The stress wave generated by impact or dynamic load will produce significant reflection and transmission at the rock coal or rock interface during the propagation process. This will produce dynamic effects such as dynamic tensile, stress superposition and mutation. These dynamic effects will lead to obvious vibration at the interfaces, which is a key factor leading to dynamic damage and the failure of coal and rock mass. In the process of underground engineering excavation, the dynamic damage of a series of layered rock masses is one of the important factors causing geological disasters. Based on the two-dimensional similar material simulation experiment, the coal and rock mass combined of five layers of fine sandstone, medium sandstone, coal, coarse sandstone and mudstone was taken as the research object, and single and multi-point excitation (synchronous/step-by-step) were used to test the time-history vibration curves of rock-coal and rock-rock interfaces under impact load. It was concluded that the change of extreme value of vibration amplitude presented two stages: first increase, and then attenuation. Most of them required 2.25 cycles to reach the peak value, and the dynamic attenuation of amplitude conformed to the law of exponential. Based on Fast Fourier transform (FFT), the spectrum structures of the amplitude-frequency of interface vibration were studied, and the two predominant frequencies were 48.9 similar to 53.7 Hz and 92.4 Hz, respectively.
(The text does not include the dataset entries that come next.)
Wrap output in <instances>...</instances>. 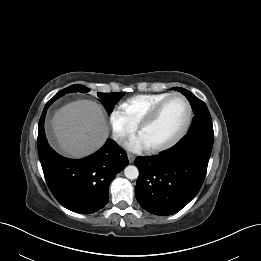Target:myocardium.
<instances>
[{"label":"myocardium","mask_w":261,"mask_h":261,"mask_svg":"<svg viewBox=\"0 0 261 261\" xmlns=\"http://www.w3.org/2000/svg\"><path fill=\"white\" fill-rule=\"evenodd\" d=\"M173 98H179L185 104L186 111H187L185 123H184L183 127L181 128V130L178 132V134L174 138H172L170 141L160 144V145L147 146L146 147L147 150H149L151 152H160V151H164V150L170 149L171 147L175 146L178 142H180L184 138V136L187 134V132L191 126L192 115H193L192 106H191L189 100L183 94L175 92V93H171L168 96H166L164 99H162L160 102H158L149 111V113L137 125V133L140 134V132L144 128H146L147 126L152 124L155 121V119L157 118V116L159 115V113L162 110V108L164 107V105Z\"/></svg>","instance_id":"obj_1"}]
</instances>
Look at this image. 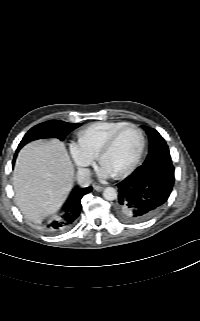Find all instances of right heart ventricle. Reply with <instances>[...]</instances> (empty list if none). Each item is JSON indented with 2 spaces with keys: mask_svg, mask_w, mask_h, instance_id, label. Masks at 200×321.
<instances>
[{
  "mask_svg": "<svg viewBox=\"0 0 200 321\" xmlns=\"http://www.w3.org/2000/svg\"><path fill=\"white\" fill-rule=\"evenodd\" d=\"M125 121H101L92 123L78 132V142L80 145L97 156L102 145L119 128L125 126Z\"/></svg>",
  "mask_w": 200,
  "mask_h": 321,
  "instance_id": "right-heart-ventricle-1",
  "label": "right heart ventricle"
}]
</instances>
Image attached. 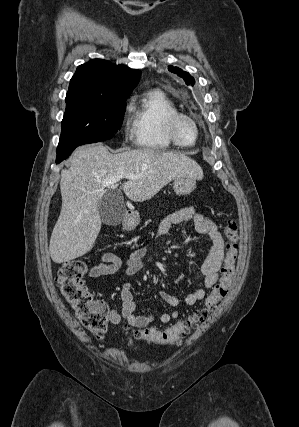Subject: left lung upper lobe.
I'll list each match as a JSON object with an SVG mask.
<instances>
[{
    "instance_id": "obj_1",
    "label": "left lung upper lobe",
    "mask_w": 299,
    "mask_h": 427,
    "mask_svg": "<svg viewBox=\"0 0 299 427\" xmlns=\"http://www.w3.org/2000/svg\"><path fill=\"white\" fill-rule=\"evenodd\" d=\"M168 70L174 74H177L181 78H183V80L186 82L187 85L195 84L194 78L191 77V75L188 72L173 66H169Z\"/></svg>"
}]
</instances>
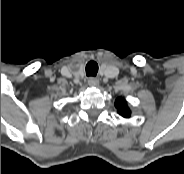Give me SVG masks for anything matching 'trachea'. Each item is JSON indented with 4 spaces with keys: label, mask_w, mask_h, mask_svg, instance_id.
<instances>
[{
    "label": "trachea",
    "mask_w": 184,
    "mask_h": 174,
    "mask_svg": "<svg viewBox=\"0 0 184 174\" xmlns=\"http://www.w3.org/2000/svg\"><path fill=\"white\" fill-rule=\"evenodd\" d=\"M98 72V64L95 61H89L86 65V75L95 77Z\"/></svg>",
    "instance_id": "3493384b"
}]
</instances>
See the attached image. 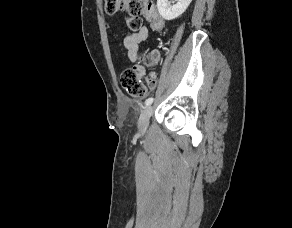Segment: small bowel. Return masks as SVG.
I'll return each instance as SVG.
<instances>
[{
    "instance_id": "c3829d8e",
    "label": "small bowel",
    "mask_w": 292,
    "mask_h": 228,
    "mask_svg": "<svg viewBox=\"0 0 292 228\" xmlns=\"http://www.w3.org/2000/svg\"><path fill=\"white\" fill-rule=\"evenodd\" d=\"M149 30L147 27H141L137 32L132 33L124 38L123 44L128 51V57L131 61L135 62L138 57L139 45L141 43H148ZM137 71L144 76L146 69L143 65L135 66ZM156 87V79L152 77V81L149 84L150 89Z\"/></svg>"
}]
</instances>
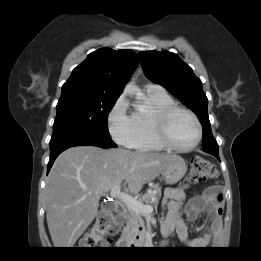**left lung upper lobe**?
<instances>
[{
  "instance_id": "5c2ea615",
  "label": "left lung upper lobe",
  "mask_w": 261,
  "mask_h": 261,
  "mask_svg": "<svg viewBox=\"0 0 261 261\" xmlns=\"http://www.w3.org/2000/svg\"><path fill=\"white\" fill-rule=\"evenodd\" d=\"M138 56L146 77L165 87L197 115L203 127L202 147L218 149L208 117V99L193 70L178 55L168 51H142Z\"/></svg>"
}]
</instances>
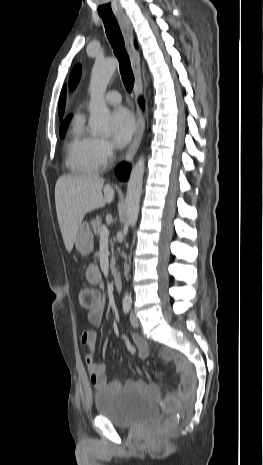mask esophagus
<instances>
[{"label":"esophagus","mask_w":263,"mask_h":465,"mask_svg":"<svg viewBox=\"0 0 263 465\" xmlns=\"http://www.w3.org/2000/svg\"><path fill=\"white\" fill-rule=\"evenodd\" d=\"M117 19H118L120 28L122 30V33L125 39L127 50L130 55L132 69H133L134 76H135L134 93L136 97H138L142 92V75H141V66H140V55L134 46L133 28H132L130 20L125 14H119L117 16ZM136 120H137L136 131H135L132 143L127 150V153L125 156L126 161H131L134 155L136 154L140 146L144 128H145L144 116L138 104L136 106Z\"/></svg>","instance_id":"1"}]
</instances>
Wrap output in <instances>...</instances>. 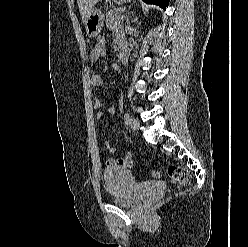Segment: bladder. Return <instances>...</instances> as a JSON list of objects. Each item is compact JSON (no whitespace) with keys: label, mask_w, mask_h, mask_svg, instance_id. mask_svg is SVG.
Wrapping results in <instances>:
<instances>
[{"label":"bladder","mask_w":248,"mask_h":247,"mask_svg":"<svg viewBox=\"0 0 248 247\" xmlns=\"http://www.w3.org/2000/svg\"><path fill=\"white\" fill-rule=\"evenodd\" d=\"M103 181L111 201L119 206H132L141 196L137 194L138 184L131 171L123 167L104 170Z\"/></svg>","instance_id":"31cf9c89"}]
</instances>
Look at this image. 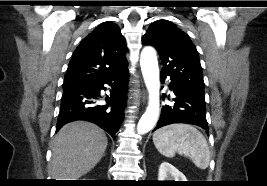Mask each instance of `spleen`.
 Wrapping results in <instances>:
<instances>
[{
    "mask_svg": "<svg viewBox=\"0 0 267 186\" xmlns=\"http://www.w3.org/2000/svg\"><path fill=\"white\" fill-rule=\"evenodd\" d=\"M153 143L164 156L172 158L175 153L189 157L200 169L210 162V151L204 135L188 124H172L158 129L153 134Z\"/></svg>",
    "mask_w": 267,
    "mask_h": 186,
    "instance_id": "obj_1",
    "label": "spleen"
}]
</instances>
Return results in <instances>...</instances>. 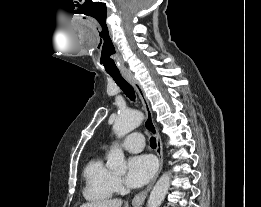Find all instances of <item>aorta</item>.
Segmentation results:
<instances>
[{
    "label": "aorta",
    "instance_id": "aorta-1",
    "mask_svg": "<svg viewBox=\"0 0 261 207\" xmlns=\"http://www.w3.org/2000/svg\"><path fill=\"white\" fill-rule=\"evenodd\" d=\"M144 116L139 111L121 112L113 125V131L121 138L137 128L143 121ZM107 166L113 170L123 171L126 168L125 156L122 149H115L107 156ZM171 174L164 173L153 187L147 207H159L164 200L170 187Z\"/></svg>",
    "mask_w": 261,
    "mask_h": 207
}]
</instances>
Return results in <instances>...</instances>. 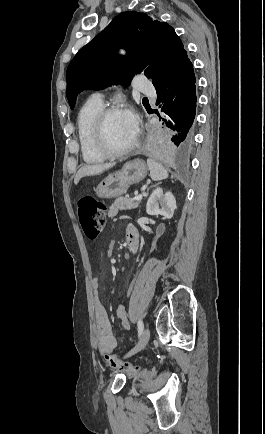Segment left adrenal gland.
Here are the masks:
<instances>
[{
  "instance_id": "1",
  "label": "left adrenal gland",
  "mask_w": 265,
  "mask_h": 434,
  "mask_svg": "<svg viewBox=\"0 0 265 434\" xmlns=\"http://www.w3.org/2000/svg\"><path fill=\"white\" fill-rule=\"evenodd\" d=\"M156 186H158V184H155V186H150V188H156ZM150 188H147L146 196H144V198H147Z\"/></svg>"
}]
</instances>
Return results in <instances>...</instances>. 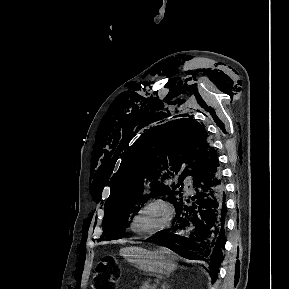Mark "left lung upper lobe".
<instances>
[{
	"label": "left lung upper lobe",
	"instance_id": "left-lung-upper-lobe-1",
	"mask_svg": "<svg viewBox=\"0 0 289 289\" xmlns=\"http://www.w3.org/2000/svg\"><path fill=\"white\" fill-rule=\"evenodd\" d=\"M215 149L205 128L191 118L154 127L139 137L111 179L99 241L121 239L125 228L149 198L161 196L174 204L183 195V181L194 177Z\"/></svg>",
	"mask_w": 289,
	"mask_h": 289
}]
</instances>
Based on the Hilbert-Huang transform and energy equation, 5 similar to 7 vibration modes (IMF) were obtained by decomposing the time-history curves. The three modes, IMF1, IMF2, and IMF3, contained high energy and were effective vibration modes. IMF2 accounted for the highest proportion and was the main vibration mode whose predominant frequencies were concentrated in 45.6 similar to 50.2 Hz. Therefore, IMF2 played a decisive role in the whole vibration process and had an important impact on the dynamic response, damage and failure of coal and rock mass. In real conditions, the actual predominant frequencies can be converted according to the size and mechanical properties of the coal and rock mass, and the vibration response characteristics of the interfaces between coal and rock mass under impact load were preliminarily revealed. This study can provide reference for monitoring and early warning of coal and rock dynamic disasters, prevention and control of coal and gas outburst and technical development.